The trust says the cattle it plans to introduce are a docile breed and that they would maintain the heath and help to create a rich habitat structure similar to other areas of heath on Kinver Edge.

National Trust countryside, gardens and parkland manager, Peter Carty, said: “We hope to restore an area of land that is currently occupied by ageing non-native conifer trees to its traditional status of lowland heath. This involves removing a crop of trees, which will soon be at the end of its cycle, and will benefit a great variety of wildlife including threatened species such as adders and hopefully encourage the return of nightjar and woodlark.

He said the trust has organised a series of consultations and has "listened to some of the concerns emerging from the local community" and he added: "We will take these on-board and try to address some of the concerns.”

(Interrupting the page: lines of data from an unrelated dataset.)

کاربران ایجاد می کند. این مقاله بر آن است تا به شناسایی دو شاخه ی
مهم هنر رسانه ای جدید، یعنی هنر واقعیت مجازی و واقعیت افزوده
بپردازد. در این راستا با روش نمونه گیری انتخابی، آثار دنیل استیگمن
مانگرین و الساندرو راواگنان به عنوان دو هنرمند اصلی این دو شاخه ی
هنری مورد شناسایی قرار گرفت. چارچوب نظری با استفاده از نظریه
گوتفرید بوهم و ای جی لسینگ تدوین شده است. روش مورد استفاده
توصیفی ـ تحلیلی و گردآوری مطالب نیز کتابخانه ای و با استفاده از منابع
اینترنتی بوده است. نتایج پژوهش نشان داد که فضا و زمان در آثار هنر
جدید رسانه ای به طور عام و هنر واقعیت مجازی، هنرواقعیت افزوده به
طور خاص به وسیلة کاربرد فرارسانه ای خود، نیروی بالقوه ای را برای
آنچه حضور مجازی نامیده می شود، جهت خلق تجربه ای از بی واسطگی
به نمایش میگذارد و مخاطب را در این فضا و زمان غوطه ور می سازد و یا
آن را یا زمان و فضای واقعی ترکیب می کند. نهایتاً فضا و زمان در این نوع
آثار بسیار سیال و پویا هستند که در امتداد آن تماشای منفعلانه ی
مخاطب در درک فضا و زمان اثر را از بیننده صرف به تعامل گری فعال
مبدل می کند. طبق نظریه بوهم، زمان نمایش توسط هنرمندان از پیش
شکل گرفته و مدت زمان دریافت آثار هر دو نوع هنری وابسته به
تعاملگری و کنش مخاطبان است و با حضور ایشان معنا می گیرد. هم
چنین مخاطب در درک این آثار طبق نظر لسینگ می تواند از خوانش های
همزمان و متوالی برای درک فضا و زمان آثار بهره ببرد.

Mr Carty continued: “Last night (April 2) at Wolverley and Cookley Parish Council we announced some amendments to our plans which should hopefully address some of the concerns raised by the horse riders.

‘We are in the middle of our consultation period and after taking into consideration the responses we get, we hope to be able to share our final proposal at the end of April.”

The trust says it has received support from local Wildlife Trusts and Natural England for its plan to create the heathland, which is increasingly rare in the UK, and that many trees, like oaks and silver birch, would remain plus some of the conifers, such as the Scots pines, to provide diversity of habitat and to screen the surrounding views.

A guided walk, offering people the opportunity to find out more, will be held tomorrow (Thursday April 4). It starts at 10am from the Comber Road noticeboard (DY7 6HU) and will last around two hours.

There will also be a drop-in session at Kinver Library on Tuesday April 9, from 3pm to 7pm.

Anyone with any concerns or ideas or just wishing to have their say can email or contact the trust by social media.